O germe da teoria constitucional se deu em torno do poder constituinte (Seyès/Negri) [49], concebendo este como um poder de fato, extranormativo, fluido, ilimitado, incondicionado que faz irromper o novo sempre que for capaz de aglutinar um grupo em torno uma idéia e suplantar resistências contrárias, conceito este caro até nossos dias. A Constituição, por sua vez, cristaliza essas idéias e valores e as consolida num documento que passa a ser sua ordem jurídico-política.

O poder constituinte, desde as revoluções francesa e americana, tiveram na nação e, posteriormente, no povo, a fonte de tal soberania e, numa Constituição Cosmopolita, se vai além desse conceito, deslocando-o para ‘pessoa humana’ e ‘comunidades’, podendo elas agir isoladas ou em comunidades, grupos de interesse, locais e globais, dependendo de seus objetivos e mudanças sociais que buscarão implementar.

Assim, busca-se ir além do conceito de ‘povo’, naquele sentido defendido por Friedrich Müeller [50], como povo ativo, encarnado num ‘container social’ (Beck) que participa dos destinos da comunidade localizada e se dá uma ordem normativa.
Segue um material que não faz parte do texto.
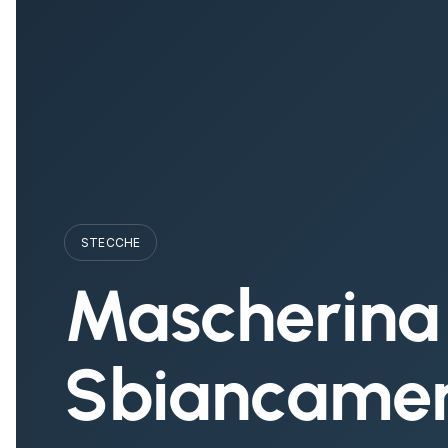
STECCHE
Mascherina
Sbiancame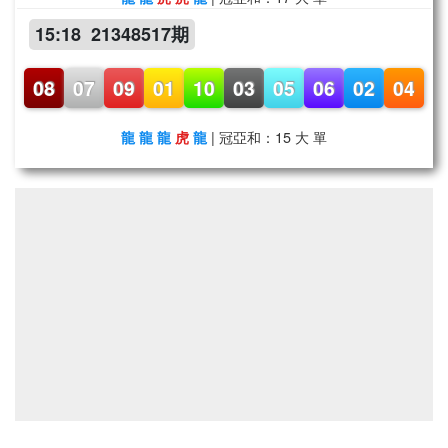
15:18 21348517期
08
07
09
01
10
03
05
06
02
04
| 冠亞和：15 大 單
龍
龍
龍
虎
龍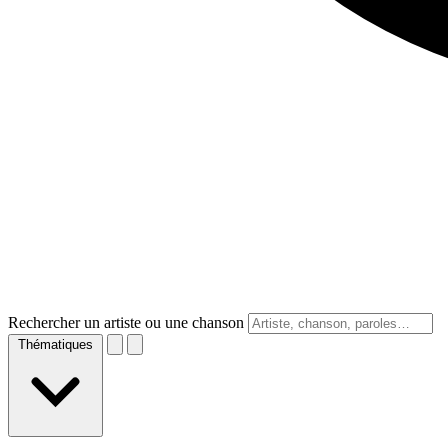
Rechercher un artiste ou une chanson
Thématiques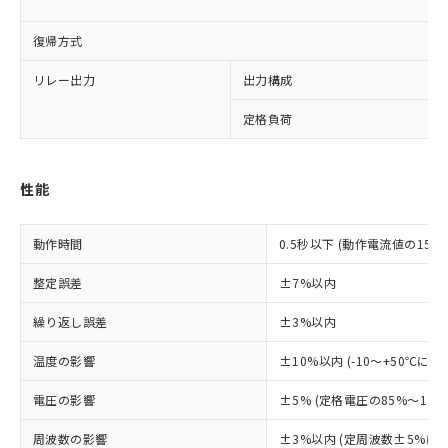
復帰方式
リレー出力
出力構成
定格負荷
※1 対応状況
性能
対応済み：EU RoHS指令（10物質）の
非含有に対応した製品が提供可能な商品で
す。
動作時間
0.5秒以下 (動作電流値の15
対応予定：EU RoHS指令（10物質）の非含
ご利用条件
有に対応した製品に切り替える予定のある
整定誤差
±7%以内
商品です。
対応予定なし：EU RoHS指令（10物質）の
繰り返し誤差
±3%以内
以下の条件をお読みいただき、同意のうえ
非含有に非対応の商品で、対応品を出す予
ご利用ください。
温度の影響
±10%以内 (-10～+50℃
定はありません。
調査・確認中：EU RoHS指令（10物質）の
本サービスは、当社制御機器事業取扱
※1 中国RoHS○×表
電圧の影響
±5% (定格電圧の85%～1
非含有の対応状況を調査中または確認中の
商品の当社在庫状況および標準価格
商品です。
(税抜)を提供させていただくもので
周波数の影響
±3%以内 (定周波数±5%
「○」：最大均質材料含有率が中国RoHSの
非該当品：ライセンス料など無形物で、有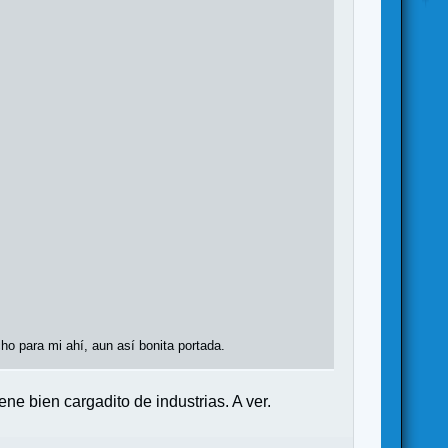
ho para mi ahí, aun así bonita portada.
ene bien cargadito de industrias. A ver.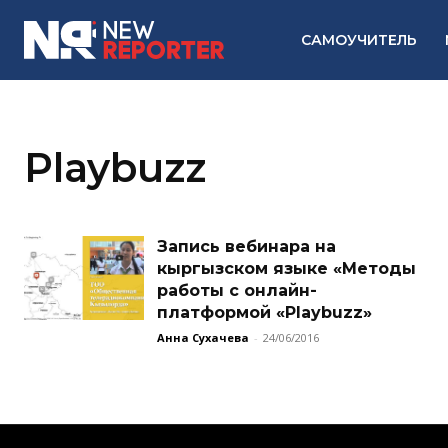
САМОУЧИТЕЛЬ
Playbuzz
Запись вебинара на
кыргызском языке «Методы
работы с онлайн-
платформой «Playbuzz»
Анна Сухачева
-
24/06/2016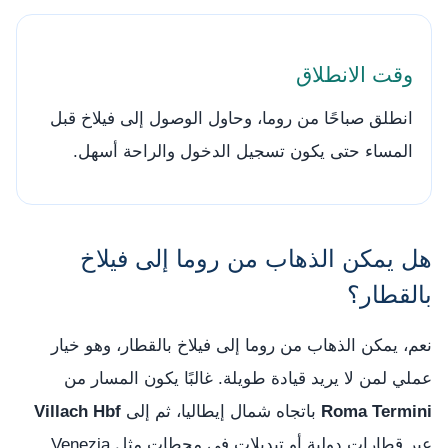
وقت الانطلاق
انطلق صباحًا من روما، وحاول الوصول إلى فيلاخ قبل
المساء حتى يكون تسجيل الدخول والراحة أسهل.
هل يمكن الذهاب من روما إلى فيلاخ
بالقطار؟
نعم، يمكن الذهاب من روما إلى فيلاخ بالقطار، وهو خيار
عملي لمن لا يريد قيادة طويلة. غالبًا يكون المسار من
Roma Termini
باتجاه شمال إيطاليا، ثم إلى
Villach Hbf
عبر قطارات دولية أو تبديلات في محطات مثل Venezia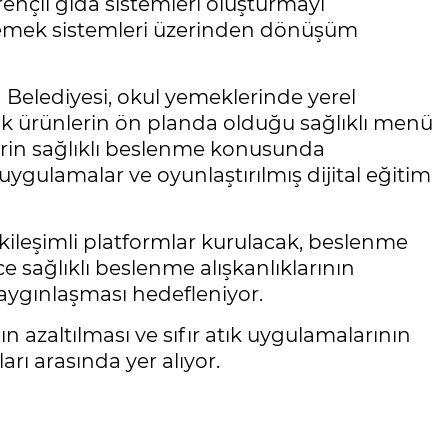
rençli gıda sistemleri oluşturmayı
yemek sistemleri üzerinden dönüşüm
Belediyesi, okul yemeklerinde yerel
ik ürünlerin ön planda olduğu sağlıklı menü
erin sağlıklı beslenme konusunda
ygulamalar ve oyunlaştırılmış dijital eğitim
tkileşimli platformlar kurulacak, beslenme
ce sağlıklı beslenme alışkanlıklarının
yaygınlaşması hedefleniyor.
ın azaltılması ve sıfır atık uygulamalarının
arı arasında yer alıyor.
O Poder Constituinte Cosmopolita opera com várias ordens normativas e se agrega em comunidades e grupos de interesse, mas não na busca de amesquinhar os grupos e comunidades adversárias, mas com vistas à busca das melhores alternativas para emancipar, libertar e construir grupos e comunidades sustentáveis, agradáveis, reconfortantes.

Esse poder constituinte está umbilicalmente ligado à democracia radical (Mouffe), o que significa que será exercido pela ampliação das formas de participação direta (Internet e todos os demais meios de comunicação que a facilitem), como também pela representação parlamentar, exigindo-se a representação de todas as pessoas, povos e comunidades do planeta.
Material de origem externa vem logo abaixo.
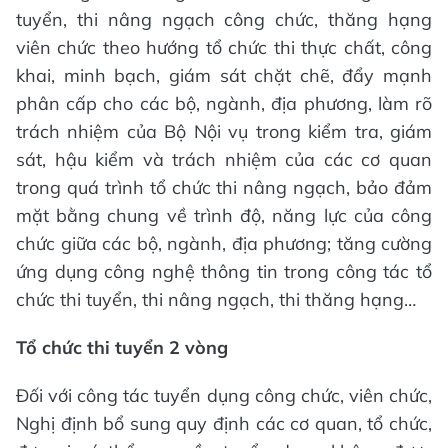
tuyển, thi nâng ngạch công chức, thăng hạng
viên chức theo hướng tổ chức thi thực chất, công
khai, minh bạch, giám sát chặt chẽ, đẩy mạnh
phân cấp cho các bộ, ngành, địa phương, làm rõ
trách nhiệm của Bộ Nội vụ trong kiểm tra, giám
sát, hậu kiểm và trách nhiệm của các cơ quan
trong quá trình tổ chức thi nâng ngạch, bảo đảm
mặt bằng chung về trình độ, năng lực của công
chức giữa các bộ, ngành, địa phương; tăng cường
ứng dụng công nghệ thông tin trong công tác tổ
chức thi tuyển, thi nâng ngạch, thi thăng hạng…
Tổ chức thi tuyển 2 vòng
Đối với công tác tuyển dụng công chức, viên chức,
Nghị định bổ sung quy định các cơ quan, tổ chức,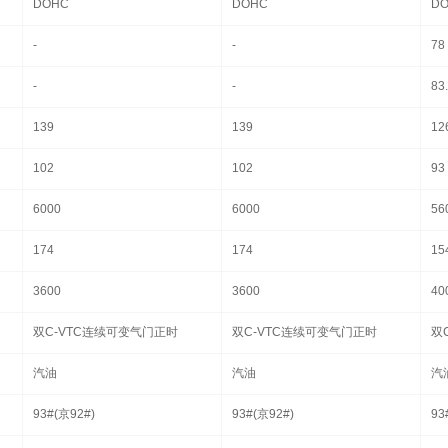
DOHC
DOHC
D
-
-
78
-
-
83
139
139
12
102
102
93
6000
6000
56
174
174
15
3600
3600
40
双C-VTC连续可变气门正时
双C-VTC连续可变气门正时
双
汽油
汽油
汽
93#(京92#)
93#(京92#)
93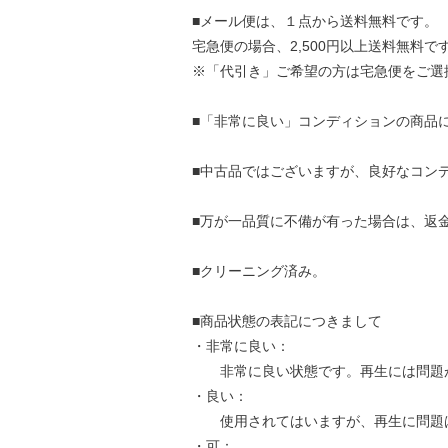
■メール便は、１点から送料無料です。
宅急便の場合、2,500円以上送料無料で
※「代引き」ご希望の方は宅急便をご選
■「非常に良い」コンディションの商品
■中古品ではございますが、良好なコン
■万が一品質に不備が有った場合は、返
■クリーニング済み。
■商品状態の表記につきまして
・非常に良い：
非常に良い状態です。再生には問題
・良い：
使用されてはいますが、再生に問題
・可：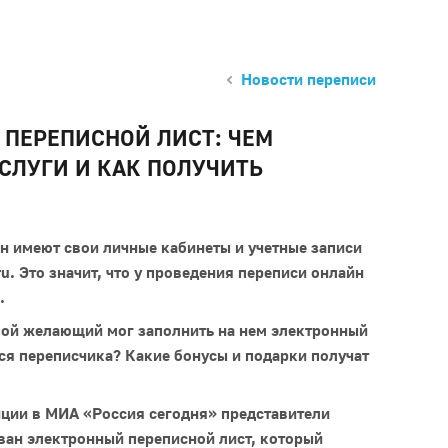
Новости переписи
ПЕРЕПИСНОЙ ЛИСТ: ЧЕМ
СЛУГИ И КАК ПОЛУЧИТЬ
н имеют свои личные кабинеты и учетные записи
ru. Это значит, что у проведения переписи онлайн
.
юбой желающий мог заполнить на нем электронный
ься переписчика? Какие бонусы и подарки получат
нции в МИА «Россия сегодня» представители
ан электронный переписной лист, который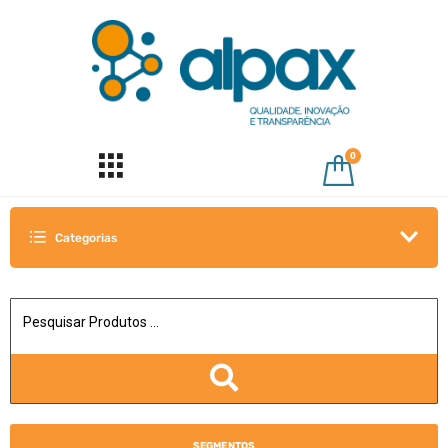
0
Categorias
SEGMENTOS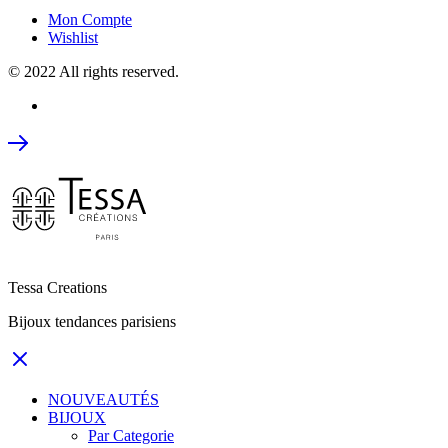
Mon Compte
Wishlist
© 2022 All rights reserved.
Tessa Creations
Bijoux tendances parisiens
NOUVEAUTÉS
BIJOUX
Par Categorie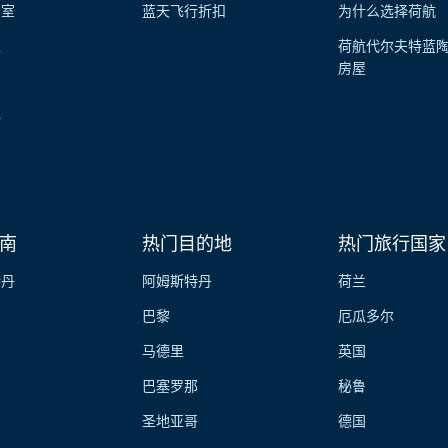
览室
蓝天飞行折扣
为什么选择荷航
性
荷航代尔夫特蓝
房屋
伴
南
热门目的地
热门旅行国家
特丹
阿姆斯特丹
荷兰
巴黎
厄瓜多尔
马德里
英国
巴塞罗那
秘鲁
圣地亚哥
德国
Esse Poder Constituinte Cosmopolita será eleito mediante a candidatura dos interessados e capacitados para os temas objeto de deliberação e serão escolhidos diretamente pelas pessoas de todo o mundo. O número de constituintes será paritário, para todos os Estados.

Os eleitores terão acesso prévio e amplo sobre os serviços prestados por esses pretensos constituintes, com vistas a ter informações suficientes à realização de uma votação consciente e informada.

A votação será realizada por meio da rede mundial de computadores, bem como pelos meios tradicionais (cédulas) para as comunidades que não dispuserem de tal tecnologia, remetendo-se os votos à ONU para que sejam agregados aos votos realizados pela Internet.

Todos os Estados terão o mesmo número de representantes constituintes, para que os Estados ricos e poderosos não oprimam os mais pobres e hipossuficientes em tecnologia, informação, ciência, etc. e todos possam deliberar em igualdade de condições.

Esses constituintes elaborarão a Constituição Cosmopolita, mediante o apoio logístico da ONU e de seus Estados nacionais, tendo previamente escolhidos os temas sobre os quais haverá deliberação. Concretizada a deliberação e elaborada a Constituição, estará exaurido esse poder constituinte eleito, permanecendo, porém, o originário, que deverá continuar levando suas demandas às suas comunidades locais, regionais, Estaduais (Estados nacionais) microrregionais (e.g. Mercosul), consolidando-as na ONU, e assim, poderão deliberar ou recomendar a eleição de novo poder constituinte para deliberar sobre temas que deverão ser incorporados à Constituição Cosmopolita.

A reformulação democrática da ONU deverá contar com a participação de todos os Estados, em igualdade de condições, inclusive no Conselho de Segurança.

Elaborada a Constituição, o controle de constitucionalidade será exercido pela ONU reformulada, a partir da fusão da estrutura e instituições da ONU e da União Européia. A estrutura atual da ONU está assim assentada:

a)Assembléia Geral;

b)Conselho de Segurança;

c)Conselho Econômico e Social;

d)Conselho de Tutela;

e)Corte Internacional de Justiça;

f)Secretariado.

Instrumentaliza essa estrutura uma série de organismos subsidiários, programas e órgãos, institutos de estudo e pesquisa, comissões orgânicas, regionais, órgãos conexos, organismos especializados.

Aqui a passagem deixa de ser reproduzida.